United States District Court, W.D. Washington, Tacoma

May 10, 2018

KELLY BENDER, Plaintiff,
v.
NANCY A BERRYHILL, Deputy Commissioner of Social Security for Operations, Defendant.

          ORDER REVERSING AND REMANDING DEFENDANT'S DECISION TO DENY BENEFITS

          DAVID W. CHRISTEL UNITED STATES MAGISTRATE JUDGE.

         Plaintiff Kelly Bender filed this action, pursuant to 42 U.S.C. § 405(g), for judicial review of Defendant's denial of Plaintiff's application for disability insurance benefits (“DIB”). Pursuant to 28 U.S.C. § 636(c), Federal Rule of Civil Procedure 73, and Local Rule MJR 13, the parties have consented to have this matter heard by the undersigned Magistrate Judge. See Dkt. 4.

         After considering the record, the Court concludes the Administrative Law Judge (“ALJ”) erred when he failed to give specific and legitimate reasons to reject evidence from Plaintiff's treating physician, Dr. Lisa Doherty, M.D. Had the ALJ properly considered Dr. Doherty's medical opinion, the residual functional capacity (“RFC”) may have included additional limitations. The ALJ's error is therefore not harmless, and this matter is reversed and remanded pursuant to sentence four of 42 U.S.C. § 405(g) to the Acting Commissioner of Social Security (“Commissioner”) for further proceedings consistent with this Order.

         FACTUAL AND PROCEDURAL HISTORY

         On April 24, 2014, Plaintiff filed an application for DIB, alleging disability as of January 24, 2013. See Dkt. 6, Administrative Record (“AR”) 18. The application was denied upon initial administrative review and on reconsideration. See AR 18. ALJ Steve Lynch held a hearing on June 22, 2016. AR 38-66. In a decision dated October 13, 2016, the ALJ determined Plaintiff to be not disabled. AR 18-30. The Appeals Council denied Plaintiff's request for review of the ALJ's decision, making the ALJ's decision the final decision of the Commissioner. See AR 1-3; 20 C.F.R. § 404.981, § 416.1481.

         In Plaintiff's Opening Brief, Plaintiff maintains the ALJ erred by: (1) failing to provide specific and legitimate reasons to reject medical opinion evidence from Dr. Doherty; (2) failing to provide germane reasons to discount opinion evidence from Dr. Kim Buswell, D.C., Mr. Brent Francisco, M.N., A.R.N.P., P.M.H.N.P., and Mr. Rich Dillman, L.M.H.C.; and (3) giving improper reasons to discount lay witness testimony and Plaintiff's subjective symptom testimony. Dkt. 11, pp. 3-17. Plaintiff argues that as a result of these errors, an award of benefits is warranted. Id.

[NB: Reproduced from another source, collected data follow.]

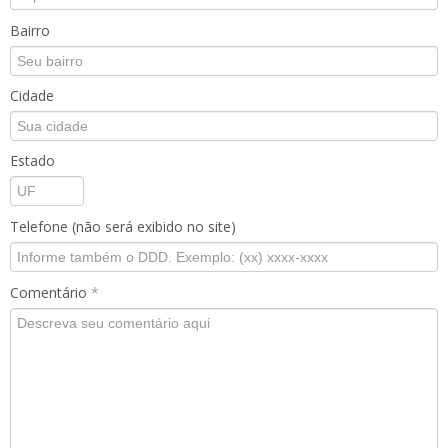
Bairro
Cidade
Estado
Telefone (não será exibido no site)
Comentário
*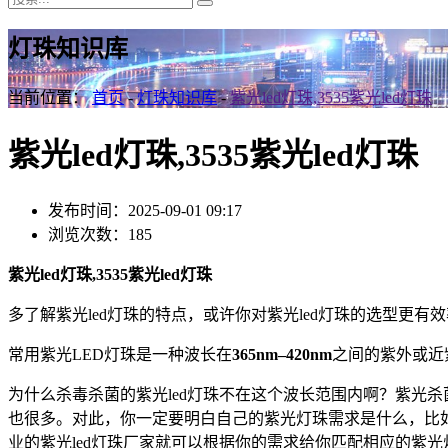
灯珠知识库
当前位置：
首页
-
灯珠知识库
-
紫光led灯珠,3535紫光led灯珠
紫光led灯珠,3535紫光led灯珠
发布时间：2025-09-01 09:17
浏览次数：185
紫光led灯珠,3535紫光led灯珠
多了解紫光led灯珠的特点，或许你对紫光led灯珠的选型更
常用紫光LED灯珠是一种波长在
365nm–420nm
之间的紫外或近
为什么杀毒杀菌的紫光led灯珠不在这个波长范围内啊？紫光杀
也很多。对此，你一定要明白自己的紫光灯珠需求是什么，比
业的紫光led灯珠厂家就可以根据你的需求给你匹配相应的紫光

         STANDARD OF REVIEW

         Pursuant to 42 U.S.C. § 405(g), this Court may set aside the Commissioner's denial of social security benefits if the ALJ's findings are based on legal error or not supported by substantial evidence in the record as a whole. Bayliss v. Barnhart, 427 F.3d 1211, 1214 n.1 (9th Cir. 2005) (citing Tidwell v. Apfel, 161 F.3d 599, 601 (9th Cir. 1999)).

         DISCUSSION

         I. Whether the ALJ properly considered the medical opinion evidence from Dr. Doherty.

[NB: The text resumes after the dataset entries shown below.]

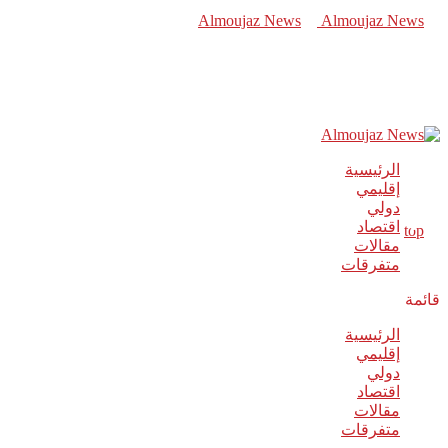
الرئيسية
إقليمي
دولي
اقتصاد
مقالات
متفرقات
قائمة
الرئيسية
إقليمي
دولي
اقتصاد
مقالات
متفرقات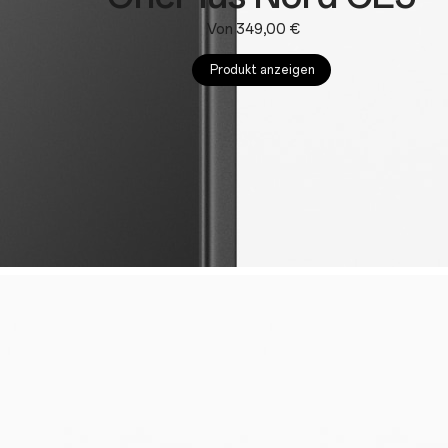
Von 349,00 €
Produkt anzeigen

         Plaintiff first argues the ALJ failed to provide specific and legitimate reasons for discounting medical opinion evidence from Dr. Doherty, Plaintiff's treating physician. Dkt. 11, pp. 1, 3-6.

         An ALJ must provide “clear and convincing” reasons for rejecting the uncontradicted opinion of either a treating or examining physician. Lester v. Chater, 81 F.3d 821, 830 (9th Cir. 1996) (citing Pitzer v. Sullivan, 908 F.2d 502, 506 (9th Cir. 1990); Embrey v. Bowen, 849 F.2d 418, 422 (9th Cir. 1988)). When a treating or examining physician's opinion is contradicted, the opinion can be rejected “for specific and legitimate reasons that are supported by substantial evidence in the record.” Lester, 81 F.3d at 830-31 (citing Andrews v. Shalala, 53 F.3d 1035, 1043 (9th Cir. 1995); Murray v. Heckler, 722 F.2d 499, 502 (9th Cir. 1983)). The ALJ can accomplish this by “setting out a detailed and thorough summary of the facts and conflicting clinical evidence, stating his interpretation thereof, and making findings.” Reddick v. Chater, 157 F.3d 715, 725 (9th Cir. 1998) (citing Magallanes v. Bowen, 881 F.2d 747, 751 (9th Cir. 1989)).

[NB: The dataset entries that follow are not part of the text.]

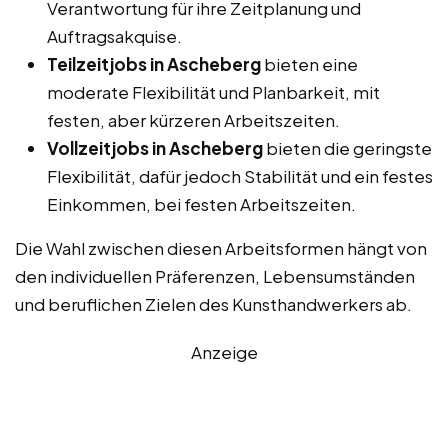
Verantwortung für ihre Zeitplanung und
Auftragsakquise.
Teilzeitjobs in Ascheberg
bieten eine
moderate Flexibilität und Planbarkeit, mit
festen, aber kürzeren Arbeitszeiten.
Vollzeitjobs in Ascheberg
bieten die geringste
Flexibilität, dafür jedoch Stabilität und ein festes
Einkommen, bei festen Arbeitszeiten.
Die Wahl zwischen diesen Arbeitsformen hängt von
den individuellen Präferenzen, Lebensumständen
und beruflichen Zielen des Kunsthandwerkers ab.
Anzeige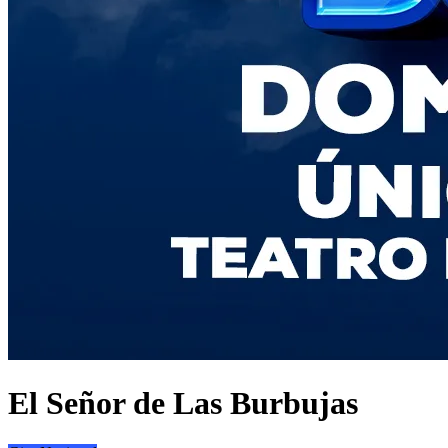
El Señor de Las Burbujas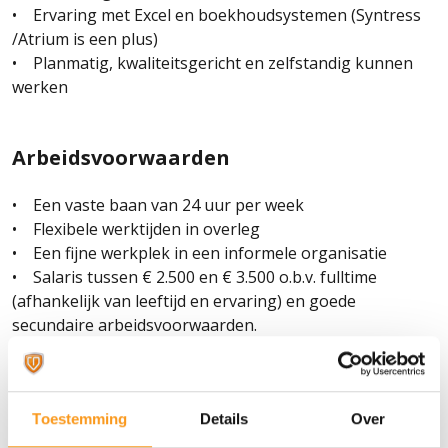
• Ervaring met Excel en boekhoudsystemen (Syntress
/Atrium is een plus)
• Planmatig, kwaliteitsgericht en zelfstandig kunnen
werken
Arbeidsvoorwaarden
• Een vaste baan van 24 uur per week
• Flexibele werktijden in overleg
• Een fijne werkplek in een informele organisatie
• Salaris tussen € 2.500 en € 3.500 o.b.v. fulltime
(afhankelijk van leeftijd en ervaring) en goede
secundaire arbeidsvoorwaarden.
De werving en selectie wordt verzorgd door The
AdminPeople. Reageer je direct bij ITL? Geen probleem –
jouw sollicitatie komt alsnog bij ons terecht. Ook
Toestemming
Details
Over
bureaus die kandidaten aandragen, worden via The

         Dr. Doherty is Plaintiff's treating physician. See, e.g., AR 356, 361, 380, 389, 513-16 (treatment notes). On March 10, 2015, Dr. Doherty provided her opinion about Plaintiff's physical abilities on a “Physical Capacities Evaluation” form. AR 411-12. Dr. Doherty opined Plaintiff could sit for one half-hour at a time - for a total of four hours in an eight-hour work day - and stand and/or walk for one-half hour at a time - for a total of four-hours in an eight-hour work day. AR 411. Furthermore, Dr. Doherty wrote Plaintiff could lift and carry up to five pounds frequently, and lift and carry between six and twenty pounds occasionally, but could never lift more than 21 pounds. AR 411. Dr. Doherty also determined that while Plaintiff was capable of simple grasping, pushing and pulling, and fine manipulation with his hands, Plaintiff could not use his feet for repetitive movements in operating foot controls. AR 411.

         In addition, Dr. Doherty opined Plaintiff could never bend, squat, crawl, or climb, and was limited to occasionally lifting above shoulder level. AR 412. Dr. Doherty moreover found Plaintiff totally restricted in his ability to work at unprotected heights, mildly restricted in his ability to be around moving machinery, mildly restricted in his ability to drive ...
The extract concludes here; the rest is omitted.